Pour justifier sa ligne, François Hollande invoque la droitisation de la société.

La loi sur le travail, ce n’est pas la droite qui l’a faite ! Plus on fait de concessions à la ligne droitière, plus on la légitime. Quand on est de gauche, on essaie de trouver ce qui va donner de l’espoir. Quand on abandonne le terrain économique et social, le progrès collectif, on renforce le repli et l’entre-soi.

La primaire du PS et de ses alliés est prévue pour janvier. Faut-il accélérer ce calendrier au vu des circonstances politiques ?

Si on était dans une période “normale”, il ne serait pas illégitime de dire que le président de la République ne peut pas être candidat huit mois avant les élections. Mais on est arrivé à un tel stade de défiance populaire, de décomposition de la majorité, sans l’ombre d’une proposition nouvelle… La croissance est faible, le chômage ne faiblit pas et, pendant ce temps, François Hollande prépare son élection. On atteint un sommet. Cela dit, ce n’est pas aux challengers que nous sommes de dire au président de changer son rythme. Je n’ai pas envie que le débat sur la primaire ne porte que sur la forme et qu’on élude le fond. Le calendrier est fixé, je m’y tiens, point. Si la majorité du PS qui soutient François Hollande considère qu’il faut accélérer le calendrier, c’est à eux de lui dire « fais ton choix ».

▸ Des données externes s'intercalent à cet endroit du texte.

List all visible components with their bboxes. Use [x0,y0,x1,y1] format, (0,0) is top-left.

Depuis les années 1980, vous plaidez au PS pour l’union de la gauche. Pourquoi ajouter votre candidature à une primaire où, avec Benoît Hamon, Arnaud Montebourg, il y a déjà de nombreuses vocations ?

Je suis la première à être sortie du bois contre la ligne incarnée par François Hollande et Manuel Valls. Depuis le début, j’ai expliqué que cette politique n’était pas juste et qu’elle allait échouer. Tous les éléments étaient là : une croissance mondiale faible, les classes moyennes et populaires qui trinquent. Ça ne pouvait pas durer comme ça. Depuis le début, j’explique qu’il y a une alternative. Et à chaque étape, nous [Maintenant la gauche, son courant – ndlr] avons fait des propositions.

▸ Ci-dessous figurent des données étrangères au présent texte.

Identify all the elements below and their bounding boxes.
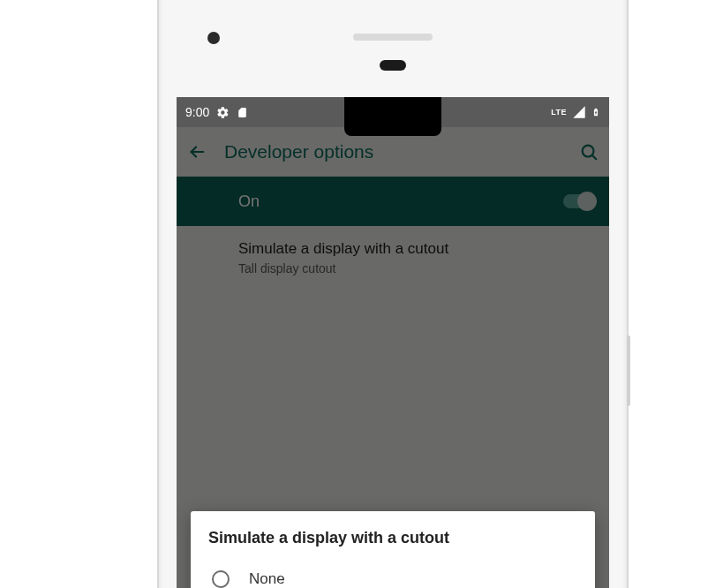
display-cutout-notch xyxy=(344,97,441,136)
sd-card-icon xyxy=(237,106,248,119)
cutout-setting-item[interactable]: Simulate a display with a cutout Tall di… xyxy=(177,226,609,290)
settings-icon xyxy=(216,106,230,119)
radio-label: None xyxy=(249,570,285,588)
screen: 9:00 LTE Develo xyxy=(177,97,609,588)
status-time: 9:00 xyxy=(185,105,209,119)
dialog-title: Simulate a display with a cutout xyxy=(208,529,577,547)
cutout-setting-title: Simulate a display with a cutout xyxy=(238,240,595,258)
radio-icon xyxy=(212,570,230,588)
cutout-setting-subtitle: Tall display cutout xyxy=(238,261,595,275)
signal-icon xyxy=(572,105,586,119)
sensor-pill xyxy=(380,60,406,71)
power-button[interactable] xyxy=(627,335,630,406)
search-icon[interactable] xyxy=(579,142,599,162)
radio-option-none[interactable]: None xyxy=(208,560,577,588)
page-title: Developer options xyxy=(224,141,561,162)
master-toggle-row[interactable]: On xyxy=(177,177,609,226)
back-icon[interactable] xyxy=(187,142,207,162)
front-camera xyxy=(207,32,220,44)
master-toggle-label: On xyxy=(238,192,260,211)
lte-label: LTE xyxy=(551,108,567,117)
cutout-dialog: Simulate a display with a cutout None Na… xyxy=(191,511,595,588)
battery-icon xyxy=(591,105,600,119)
master-toggle-switch[interactable] xyxy=(563,194,595,208)
phone-frame: 9:00 LTE Develo xyxy=(159,0,627,588)
earpiece-speaker xyxy=(353,34,433,41)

Marie-Noëlle Lienemann au congrès de Reims, en 2008Marie-Noëlle Lienemann au congrès de Reims, en 2008

Tandis que jusqu’à l’été 2014, Hamon et Montebourg étaient au gouvernement…

Je me rappelle qu’en juillet 2014, avec Emmanuelle Cosse et Pierre Laurent, nous avons fait des propositions pour réorienter le quinquennat et le terminer à gauche. À cette époque, Benoît Hamon et Arnaud Montebourg nous expliquaient encore qu’il fallait faire le pari générationnel du renouveau avec Manuel Valls. Je m’excuse mais penser des choses comme ça dénote une certaine fragilité politique [en août 2014, Montebourg et Hamon ont été débarqués du gouvernement Valls – ndlr].

Ils le regrettent aujourd’hui…

Oui, d’accord, mais c’était prévisible ! Dès le traité TSCG [à l’été 2012 – ndlr], ils auraient pu commencer à alerter le président. Au congrès de Toulouse [octobre 2012]Maintenant la gauche a fait 13 %, ils nous disaient « les résultats vont venir ». La politique, ce n’est pas juste accompagner le mécontentement ou l’impuissance. C’est une vision de l’avenir. On ne peut pas dire que je manque de cohérence : j’ai alerté sur l’accompagnement social du libéralisme, j’ai montré, à chaque étape, qu’il y avait des rendez-vous ratés et une transition possible. Un homme ou une femme politique qui prétend être chef d’État, c’est quelqu’un qui assume et voit un peu plus loin. Mais c’est aussi avoir le sens du concret.

C’est aussi ce que dit Emmanuel Macron avec son « diagnostic » de la France

Il découvre le réel comme Marie-Antoinette va voir les paysans au Petit Trianon de Versailles ! Un ministre de l’économie n’attend pas de partir de Bercy pour découvrir le réel. Il s’en occupe, avant et pendant. Aujourd’hui on passe son temps à dire aux Français « vous n’avez rien compris », « repoussons encore l’âge de la retraite ». Je suis engagée dans le mouvement HLM, je visite les villages : je ne découvre pas le peuple quand tout va mal. Il faut partir des problèmes des Français, de leur fiche de paie : si l’on résout leurs problèmes, c’est bon pour la France. C’est ainsi qu’on va mener une politique de relance, centrée sur le pouvoir d’achat et les investissements publics. On ne sort pas un pays d’une crise si le peuple n’a pas confiance en lui-même et en son avenir.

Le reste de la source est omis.